(Stored data)

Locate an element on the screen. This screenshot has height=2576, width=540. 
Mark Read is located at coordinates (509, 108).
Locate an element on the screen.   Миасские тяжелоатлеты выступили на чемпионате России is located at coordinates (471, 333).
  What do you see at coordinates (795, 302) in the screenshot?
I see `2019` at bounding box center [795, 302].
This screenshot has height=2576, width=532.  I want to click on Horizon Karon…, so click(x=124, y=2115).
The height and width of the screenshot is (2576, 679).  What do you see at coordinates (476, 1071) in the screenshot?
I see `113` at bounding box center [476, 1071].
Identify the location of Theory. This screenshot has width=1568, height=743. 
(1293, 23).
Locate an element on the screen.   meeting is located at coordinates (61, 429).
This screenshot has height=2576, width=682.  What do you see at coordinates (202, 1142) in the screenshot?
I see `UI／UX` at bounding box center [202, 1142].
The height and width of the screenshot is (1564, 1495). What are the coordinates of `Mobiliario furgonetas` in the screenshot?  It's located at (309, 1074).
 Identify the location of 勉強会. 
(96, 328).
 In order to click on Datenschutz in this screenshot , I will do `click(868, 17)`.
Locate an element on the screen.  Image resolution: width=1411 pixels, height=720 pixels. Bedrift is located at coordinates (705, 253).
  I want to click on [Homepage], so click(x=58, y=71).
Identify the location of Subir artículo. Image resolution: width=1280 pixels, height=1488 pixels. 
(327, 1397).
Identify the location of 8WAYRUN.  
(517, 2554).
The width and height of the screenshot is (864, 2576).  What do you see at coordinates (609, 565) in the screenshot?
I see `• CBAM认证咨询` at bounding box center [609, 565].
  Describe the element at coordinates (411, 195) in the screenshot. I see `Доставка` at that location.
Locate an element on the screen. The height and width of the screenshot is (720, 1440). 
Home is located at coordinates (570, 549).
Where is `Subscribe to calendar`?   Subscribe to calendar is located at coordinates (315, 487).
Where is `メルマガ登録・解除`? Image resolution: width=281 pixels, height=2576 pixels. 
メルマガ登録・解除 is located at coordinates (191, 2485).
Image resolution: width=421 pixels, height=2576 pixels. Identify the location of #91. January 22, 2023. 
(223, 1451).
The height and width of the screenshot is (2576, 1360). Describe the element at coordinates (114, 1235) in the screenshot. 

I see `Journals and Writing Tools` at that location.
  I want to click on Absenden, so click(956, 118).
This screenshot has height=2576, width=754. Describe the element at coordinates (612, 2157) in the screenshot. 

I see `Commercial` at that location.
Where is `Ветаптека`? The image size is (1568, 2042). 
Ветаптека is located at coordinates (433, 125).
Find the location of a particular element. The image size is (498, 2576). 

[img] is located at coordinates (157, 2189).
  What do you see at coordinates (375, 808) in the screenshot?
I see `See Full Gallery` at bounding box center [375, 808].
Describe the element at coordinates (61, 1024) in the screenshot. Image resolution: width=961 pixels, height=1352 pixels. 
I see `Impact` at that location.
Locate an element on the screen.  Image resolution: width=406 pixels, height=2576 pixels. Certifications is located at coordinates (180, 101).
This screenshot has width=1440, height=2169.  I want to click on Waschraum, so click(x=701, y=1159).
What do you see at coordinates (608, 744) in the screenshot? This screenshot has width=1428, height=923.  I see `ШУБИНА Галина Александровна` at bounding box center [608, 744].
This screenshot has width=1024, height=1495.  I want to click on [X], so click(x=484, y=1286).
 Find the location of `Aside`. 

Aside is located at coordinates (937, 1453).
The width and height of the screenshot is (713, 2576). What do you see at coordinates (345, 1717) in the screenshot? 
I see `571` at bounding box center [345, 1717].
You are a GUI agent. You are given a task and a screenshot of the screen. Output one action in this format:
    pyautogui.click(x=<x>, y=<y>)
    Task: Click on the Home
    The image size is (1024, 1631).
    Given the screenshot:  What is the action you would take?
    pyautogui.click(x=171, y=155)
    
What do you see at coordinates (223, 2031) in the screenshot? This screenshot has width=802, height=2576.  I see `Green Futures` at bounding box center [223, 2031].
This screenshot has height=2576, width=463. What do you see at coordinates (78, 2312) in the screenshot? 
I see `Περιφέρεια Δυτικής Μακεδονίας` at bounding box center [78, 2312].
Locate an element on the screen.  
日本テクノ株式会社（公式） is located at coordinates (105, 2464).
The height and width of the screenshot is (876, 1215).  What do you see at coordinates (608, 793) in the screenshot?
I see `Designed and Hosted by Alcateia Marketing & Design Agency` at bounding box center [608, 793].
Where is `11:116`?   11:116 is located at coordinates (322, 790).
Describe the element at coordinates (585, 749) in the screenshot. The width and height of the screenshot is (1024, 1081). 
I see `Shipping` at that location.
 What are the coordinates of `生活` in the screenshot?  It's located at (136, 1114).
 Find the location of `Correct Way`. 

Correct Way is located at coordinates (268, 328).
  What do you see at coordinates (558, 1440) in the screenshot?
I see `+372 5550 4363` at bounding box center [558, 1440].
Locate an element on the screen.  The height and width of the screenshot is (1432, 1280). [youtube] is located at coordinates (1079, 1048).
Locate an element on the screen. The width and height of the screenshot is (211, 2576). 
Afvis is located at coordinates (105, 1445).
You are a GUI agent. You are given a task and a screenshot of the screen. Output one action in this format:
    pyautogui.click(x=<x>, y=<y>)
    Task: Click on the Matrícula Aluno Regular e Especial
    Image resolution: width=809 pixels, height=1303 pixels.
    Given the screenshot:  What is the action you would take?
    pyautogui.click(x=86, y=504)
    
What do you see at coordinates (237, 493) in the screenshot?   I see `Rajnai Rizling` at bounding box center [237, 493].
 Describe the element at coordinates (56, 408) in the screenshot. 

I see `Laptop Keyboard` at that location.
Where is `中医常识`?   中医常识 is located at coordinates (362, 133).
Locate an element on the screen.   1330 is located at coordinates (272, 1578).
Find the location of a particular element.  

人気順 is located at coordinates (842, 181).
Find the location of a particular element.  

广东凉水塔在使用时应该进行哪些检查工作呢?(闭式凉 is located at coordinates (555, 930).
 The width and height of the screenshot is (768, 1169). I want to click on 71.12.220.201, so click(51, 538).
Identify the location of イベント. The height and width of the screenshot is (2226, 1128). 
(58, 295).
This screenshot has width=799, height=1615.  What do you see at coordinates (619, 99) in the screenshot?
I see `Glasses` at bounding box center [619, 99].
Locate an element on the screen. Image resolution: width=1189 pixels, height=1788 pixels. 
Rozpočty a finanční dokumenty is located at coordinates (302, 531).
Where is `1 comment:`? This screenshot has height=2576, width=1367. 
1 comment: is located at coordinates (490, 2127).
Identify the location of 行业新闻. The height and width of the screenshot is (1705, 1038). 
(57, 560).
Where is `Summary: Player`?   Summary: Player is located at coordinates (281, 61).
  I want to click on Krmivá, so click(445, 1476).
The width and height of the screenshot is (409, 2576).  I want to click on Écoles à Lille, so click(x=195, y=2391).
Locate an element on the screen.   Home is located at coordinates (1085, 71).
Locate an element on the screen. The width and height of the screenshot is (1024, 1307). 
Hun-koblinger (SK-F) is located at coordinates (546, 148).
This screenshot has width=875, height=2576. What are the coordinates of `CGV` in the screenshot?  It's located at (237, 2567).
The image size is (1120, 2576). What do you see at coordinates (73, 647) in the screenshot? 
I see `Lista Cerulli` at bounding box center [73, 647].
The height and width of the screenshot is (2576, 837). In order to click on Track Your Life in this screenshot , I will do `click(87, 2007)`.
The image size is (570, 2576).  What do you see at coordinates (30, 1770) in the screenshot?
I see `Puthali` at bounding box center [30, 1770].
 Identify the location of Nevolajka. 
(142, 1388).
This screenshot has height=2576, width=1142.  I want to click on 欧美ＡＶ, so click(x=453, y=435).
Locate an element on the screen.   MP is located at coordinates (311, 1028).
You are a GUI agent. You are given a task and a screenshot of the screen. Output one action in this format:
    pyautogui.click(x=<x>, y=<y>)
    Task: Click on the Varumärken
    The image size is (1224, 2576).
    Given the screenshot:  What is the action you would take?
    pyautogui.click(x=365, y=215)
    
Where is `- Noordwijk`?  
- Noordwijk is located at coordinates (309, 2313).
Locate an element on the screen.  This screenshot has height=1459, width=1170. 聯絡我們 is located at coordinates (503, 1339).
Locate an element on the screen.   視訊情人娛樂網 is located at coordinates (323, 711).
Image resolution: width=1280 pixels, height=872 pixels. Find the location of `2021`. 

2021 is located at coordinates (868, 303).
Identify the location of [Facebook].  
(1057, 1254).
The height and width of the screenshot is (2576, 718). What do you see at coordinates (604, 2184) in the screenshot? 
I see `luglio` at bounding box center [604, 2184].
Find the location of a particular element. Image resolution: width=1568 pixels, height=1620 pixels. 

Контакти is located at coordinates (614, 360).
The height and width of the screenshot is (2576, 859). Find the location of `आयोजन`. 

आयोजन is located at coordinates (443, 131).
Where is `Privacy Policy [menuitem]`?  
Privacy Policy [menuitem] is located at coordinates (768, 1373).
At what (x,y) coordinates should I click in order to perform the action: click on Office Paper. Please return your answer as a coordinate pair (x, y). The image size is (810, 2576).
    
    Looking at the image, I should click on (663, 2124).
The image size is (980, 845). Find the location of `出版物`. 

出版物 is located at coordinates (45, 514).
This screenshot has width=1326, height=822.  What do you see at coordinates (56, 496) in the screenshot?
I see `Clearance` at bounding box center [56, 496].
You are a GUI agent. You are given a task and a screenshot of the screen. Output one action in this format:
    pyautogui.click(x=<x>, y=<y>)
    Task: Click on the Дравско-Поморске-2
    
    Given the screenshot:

- Task statement: No line before the one with "The image size is (1224, 2576)." belongs in the answer; copy that line and the rest of the records exactly.

- Result below:
    The image size is (1224, 2576).
    Given the screenshot:  What is the action you would take?
    pyautogui.click(x=365, y=215)
    
Where is `- Noordwijk`?  
- Noordwijk is located at coordinates (309, 2313).
Locate an element on the screen.  This screenshot has height=1459, width=1170. 聯絡我們 is located at coordinates (503, 1339).
Locate an element on the screen.   視訊情人娛樂網 is located at coordinates (323, 711).
Image resolution: width=1280 pixels, height=872 pixels. Find the location of `2021`. 

2021 is located at coordinates (868, 303).
Identify the location of [Facebook].  
(1057, 1254).
The height and width of the screenshot is (2576, 718). What do you see at coordinates (604, 2184) in the screenshot? 
I see `luglio` at bounding box center [604, 2184].
Find the location of a particular element. Image resolution: width=1568 pixels, height=1620 pixels. 

Контакти is located at coordinates (614, 360).
The height and width of the screenshot is (2576, 859). Find the location of `आयोजन`. 

आयोजन is located at coordinates (443, 131).
Where is `Privacy Policy [menuitem]`?  
Privacy Policy [menuitem] is located at coordinates (768, 1373).
At what (x,y) coordinates should I click in order to perform the action: click on Office Paper. Please return your answer as a coordinate pair (x, y). The image size is (810, 2576).
    
    Looking at the image, I should click on (663, 2124).
The image size is (980, 845). Find the location of `出版物`. 

出版物 is located at coordinates (45, 514).
This screenshot has width=1326, height=822.  What do you see at coordinates (56, 496) in the screenshot?
I see `Clearance` at bounding box center [56, 496].
You are a GUI agent. You are given a task and a screenshot of the screen. Output one action in this format:
    pyautogui.click(x=<x>, y=<y>)
    Task: Click on the Дравско-Поморске-2
    
    Given the screenshot:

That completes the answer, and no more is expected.